### Try it:
Everything in the data below except the pictures must be repeated word for word.

== == ==

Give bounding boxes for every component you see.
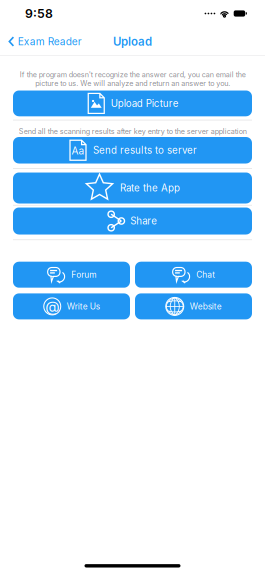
staticText: 9:58 xyxy=(25,6,53,21)
staticText: Rate the App xyxy=(120,182,180,194)
button[interactable]: Share xyxy=(13,208,252,234)
staticText: Forum xyxy=(71,270,96,280)
button[interactable]: Website xyxy=(135,293,252,319)
staticText: Exam Reader xyxy=(18,35,82,48)
button[interactable]: Rate the App xyxy=(13,172,252,204)
staticText: Send all the scanning results after key … xyxy=(18,127,246,136)
staticText: @ xyxy=(45,297,59,315)
staticText: Chat xyxy=(196,270,215,280)
staticText: Upload xyxy=(113,35,152,48)
button[interactable]: Forum xyxy=(13,262,130,288)
staticText: Write Us xyxy=(67,301,100,312)
button[interactable]: @ xyxy=(13,293,130,319)
staticText: Website xyxy=(190,301,222,312)
button[interactable]: Exam Reader xyxy=(0,30,88,53)
button[interactable]: Aa xyxy=(13,137,252,164)
button[interactable]: Upload xyxy=(104,29,161,54)
staticText: Share xyxy=(130,215,157,227)
staticText: If the program doesn't recognize the ans… xyxy=(20,70,246,88)
button[interactable]: Upload Picture xyxy=(13,90,252,116)
button[interactable]: Chat xyxy=(135,262,252,288)
staticText: Aa xyxy=(72,145,84,157)
staticText: Send results to server xyxy=(93,144,197,156)
staticText: Upload Picture xyxy=(111,98,179,109)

== == ==

### Answer to the problem:
Give bounding boxes for every component you see.
staticText: 9:58 xyxy=(25,6,53,21)
staticText: Rate the App xyxy=(120,182,180,194)
button[interactable]: Share xyxy=(13,208,252,234)
staticText: Forum xyxy=(71,270,96,280)
button[interactable]: Website xyxy=(135,293,252,319)
staticText: Exam Reader xyxy=(18,35,82,48)
button[interactable]: Rate the App xyxy=(13,172,252,204)
staticText: Send all the scanning results after key … xyxy=(18,127,246,136)
staticText: @ xyxy=(45,297,59,315)
staticText: Chat xyxy=(196,270,215,280)
staticText: Upload xyxy=(113,35,152,48)
button[interactable]: Forum xyxy=(13,262,130,288)
staticText: Write Us xyxy=(67,301,100,312)
button[interactable]: @ xyxy=(13,293,130,319)
staticText: Website xyxy=(190,301,222,312)
button[interactable]: Exam Reader xyxy=(0,30,88,53)
button[interactable]: Aa xyxy=(13,137,252,164)
button[interactable]: Upload xyxy=(104,29,161,54)
staticText: Share xyxy=(130,215,157,227)
staticText: If the program doesn't recognize the ans… xyxy=(20,70,246,88)
button[interactable]: Upload Picture xyxy=(13,90,252,116)
button[interactable]: Chat xyxy=(135,262,252,288)
staticText: Aa xyxy=(72,145,84,157)
staticText: Send results to server xyxy=(93,144,197,156)
staticText: Upload Picture xyxy=(111,98,179,109)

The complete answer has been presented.